Okay, here’s my blog post about my Corey Seager projections project. Hope it’s useful, or at least mildly entertaining!

Diving into Corey Seager Projections: My Baseball Data Adventure
Alright, so I’ve been messing around with baseball data again. This time, I wanted to take a crack at projecting Corey Seager’s performance for the upcoming season. I’m no professional statistician, just a guy who likes baseball and playing around with numbers, so keep that in mind.
First, I grabbed a bunch of historical data. Like, a ton of it. I downloaded all of Seager’s stats from the past few years – plate appearances, home runs, batting average, you name it. I mostly used Baseball-Reference and Fangraphs for this. They’re usually my go-to spots.
Then came the fun part: cleaning the data. Oh man, this always takes way longer than I expect. There were missing values, weird formatting issues, and just general inconsistencies. I used Python with Pandas to wrangle everything into shape. Lots of fillna()
and astype()
calls, believe me. I pretty much spent a whole evening just getting the data ready to go.
Next up, I decided on what stats I thought were most important. I focused on things like:
- Walk Rate
- Strikeout Rate
- ISO (Isolated Power)
- BABIP (Batting Average on Balls in Play)
These seemed like good indicators of his underlying skill and potential for future performance. I figured those would give me a better idea than just looking at his batting average.

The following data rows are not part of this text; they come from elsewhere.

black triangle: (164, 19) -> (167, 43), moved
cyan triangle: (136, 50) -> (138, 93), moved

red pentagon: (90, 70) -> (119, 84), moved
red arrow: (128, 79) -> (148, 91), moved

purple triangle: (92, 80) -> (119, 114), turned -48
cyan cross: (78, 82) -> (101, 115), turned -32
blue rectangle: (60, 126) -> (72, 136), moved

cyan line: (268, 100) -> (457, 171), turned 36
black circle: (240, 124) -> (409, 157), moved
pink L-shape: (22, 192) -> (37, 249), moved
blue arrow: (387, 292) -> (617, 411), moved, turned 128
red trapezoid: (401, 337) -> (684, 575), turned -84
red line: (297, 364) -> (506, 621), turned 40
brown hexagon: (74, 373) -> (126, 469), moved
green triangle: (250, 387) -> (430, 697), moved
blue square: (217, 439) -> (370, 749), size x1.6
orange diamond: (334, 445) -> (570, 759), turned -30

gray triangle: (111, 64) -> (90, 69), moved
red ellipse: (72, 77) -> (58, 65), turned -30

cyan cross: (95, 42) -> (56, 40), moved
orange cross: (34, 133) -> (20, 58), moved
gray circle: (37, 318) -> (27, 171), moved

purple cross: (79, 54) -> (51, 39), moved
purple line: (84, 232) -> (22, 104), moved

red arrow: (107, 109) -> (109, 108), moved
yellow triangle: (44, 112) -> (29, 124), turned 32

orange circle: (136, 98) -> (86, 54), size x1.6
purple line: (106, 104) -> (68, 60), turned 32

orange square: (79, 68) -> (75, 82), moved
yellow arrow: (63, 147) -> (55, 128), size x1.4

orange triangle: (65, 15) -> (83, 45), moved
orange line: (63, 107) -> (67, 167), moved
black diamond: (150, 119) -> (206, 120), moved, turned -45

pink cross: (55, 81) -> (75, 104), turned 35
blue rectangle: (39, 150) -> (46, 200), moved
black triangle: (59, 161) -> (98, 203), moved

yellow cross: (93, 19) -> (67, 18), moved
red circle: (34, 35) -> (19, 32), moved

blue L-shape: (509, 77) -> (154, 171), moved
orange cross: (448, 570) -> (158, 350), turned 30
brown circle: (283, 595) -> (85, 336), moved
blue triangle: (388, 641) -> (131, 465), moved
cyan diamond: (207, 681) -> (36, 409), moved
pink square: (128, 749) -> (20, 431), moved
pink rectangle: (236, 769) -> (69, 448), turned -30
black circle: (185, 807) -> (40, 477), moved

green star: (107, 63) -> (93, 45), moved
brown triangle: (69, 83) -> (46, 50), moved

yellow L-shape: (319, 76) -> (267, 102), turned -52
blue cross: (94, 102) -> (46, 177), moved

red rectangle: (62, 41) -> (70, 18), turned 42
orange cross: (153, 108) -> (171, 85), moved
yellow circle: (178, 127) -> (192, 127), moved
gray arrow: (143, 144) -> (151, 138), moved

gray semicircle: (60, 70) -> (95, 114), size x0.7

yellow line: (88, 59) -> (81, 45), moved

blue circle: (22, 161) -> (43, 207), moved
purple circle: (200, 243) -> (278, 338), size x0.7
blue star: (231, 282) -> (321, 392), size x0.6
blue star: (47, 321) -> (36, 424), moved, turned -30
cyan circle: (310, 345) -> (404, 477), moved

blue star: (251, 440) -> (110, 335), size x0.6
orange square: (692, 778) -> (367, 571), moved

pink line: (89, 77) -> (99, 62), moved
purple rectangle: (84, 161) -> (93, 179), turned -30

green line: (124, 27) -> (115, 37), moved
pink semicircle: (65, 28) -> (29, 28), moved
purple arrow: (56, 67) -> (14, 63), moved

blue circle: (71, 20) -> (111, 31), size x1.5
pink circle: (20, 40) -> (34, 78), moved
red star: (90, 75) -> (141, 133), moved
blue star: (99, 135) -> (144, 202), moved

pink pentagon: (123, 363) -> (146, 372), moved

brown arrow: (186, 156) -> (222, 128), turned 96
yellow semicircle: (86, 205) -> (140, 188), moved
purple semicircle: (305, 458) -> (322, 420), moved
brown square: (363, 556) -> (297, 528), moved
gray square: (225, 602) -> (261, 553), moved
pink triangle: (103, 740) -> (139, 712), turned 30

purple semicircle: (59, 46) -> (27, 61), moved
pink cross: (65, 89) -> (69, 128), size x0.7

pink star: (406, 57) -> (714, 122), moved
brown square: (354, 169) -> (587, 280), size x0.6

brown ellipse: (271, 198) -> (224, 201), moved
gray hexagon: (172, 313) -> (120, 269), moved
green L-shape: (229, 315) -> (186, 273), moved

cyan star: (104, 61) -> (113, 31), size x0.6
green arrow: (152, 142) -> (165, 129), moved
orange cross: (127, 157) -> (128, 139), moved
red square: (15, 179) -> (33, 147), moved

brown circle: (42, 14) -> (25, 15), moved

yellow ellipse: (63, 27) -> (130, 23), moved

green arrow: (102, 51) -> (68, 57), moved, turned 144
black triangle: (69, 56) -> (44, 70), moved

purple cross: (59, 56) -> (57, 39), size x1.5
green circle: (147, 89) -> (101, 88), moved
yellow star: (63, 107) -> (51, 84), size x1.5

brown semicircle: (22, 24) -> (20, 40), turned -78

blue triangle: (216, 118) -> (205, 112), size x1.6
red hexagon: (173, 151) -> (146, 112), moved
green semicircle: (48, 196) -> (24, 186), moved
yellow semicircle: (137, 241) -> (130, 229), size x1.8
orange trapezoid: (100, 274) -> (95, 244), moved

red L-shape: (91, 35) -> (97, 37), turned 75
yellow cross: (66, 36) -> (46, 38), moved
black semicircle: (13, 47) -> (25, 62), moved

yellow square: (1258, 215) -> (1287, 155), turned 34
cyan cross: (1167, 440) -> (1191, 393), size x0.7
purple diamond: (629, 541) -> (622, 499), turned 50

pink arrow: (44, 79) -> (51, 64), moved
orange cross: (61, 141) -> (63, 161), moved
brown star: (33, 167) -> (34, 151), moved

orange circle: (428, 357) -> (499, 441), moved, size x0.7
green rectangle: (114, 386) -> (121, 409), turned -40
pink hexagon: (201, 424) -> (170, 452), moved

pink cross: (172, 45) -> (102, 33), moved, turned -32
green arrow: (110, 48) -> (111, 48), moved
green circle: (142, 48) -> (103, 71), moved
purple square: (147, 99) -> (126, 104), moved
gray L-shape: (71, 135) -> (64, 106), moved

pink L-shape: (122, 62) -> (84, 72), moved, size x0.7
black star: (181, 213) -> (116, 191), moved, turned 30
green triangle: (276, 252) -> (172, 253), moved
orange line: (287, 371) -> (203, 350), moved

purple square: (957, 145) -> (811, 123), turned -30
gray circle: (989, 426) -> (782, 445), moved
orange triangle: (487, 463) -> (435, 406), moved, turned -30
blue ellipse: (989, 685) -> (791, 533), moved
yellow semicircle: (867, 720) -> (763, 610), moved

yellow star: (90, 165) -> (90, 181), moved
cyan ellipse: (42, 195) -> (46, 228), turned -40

Now, for the actual projection part! I started with a simple weighted average. I gave more weight to the most recent seasons, assuming they were more representative of his current abilities. I played around with different weighting schemes to see what looked the most reasonable. I used a bit of gut feeling too, I won’t lie.
Then, I tried something a bit fancier: a linear regression model. I threw the historical data into Scikit-learn and trained a model to predict his future performance based on the key stats I picked out earlier. I split the data into training and testing sets to get an idea of how well the model was performing. The R-squared wasn’t amazing, but it was good enough for a starting point.
After that, I looked at some publicly available projection systems, like ZiPS and Steamer, to see how my numbers compared. It’s always good to see what the “pros” are thinking. Turns out, my projections were pretty close to theirs, which was encouraging. Maybe I’m not totally clueless! There were some differences, though, and I tried to figure out why. Maybe I was being too optimistic about his BABIP, or maybe the public models were underestimating his power potential.
Finally, I combined everything into a single projection. I averaged my weighted average projection with the linear regression projection, and then adjusted it slightly based on what I learned from comparing it to the public models. I ended up with a range of potential outcomes for Seager’s upcoming season. It’s not perfect, of course, but it’s a decent starting point.

So, what did I learn? Well, I relearned that data cleaning is a pain. I also got a better understanding of how projection systems work, even the simple ones. And most importantly, I had fun! It’s a cool way to combine my love of baseball with my interest in data analysis. I’ll keep tweaking the models as the season goes on, and see how well my projections hold up. Probably not very well, but that’s part of the fun, right?
Anyway, that’s my little baseball data adventure. Hope you found it interesting! Now I’m going to go watch a game.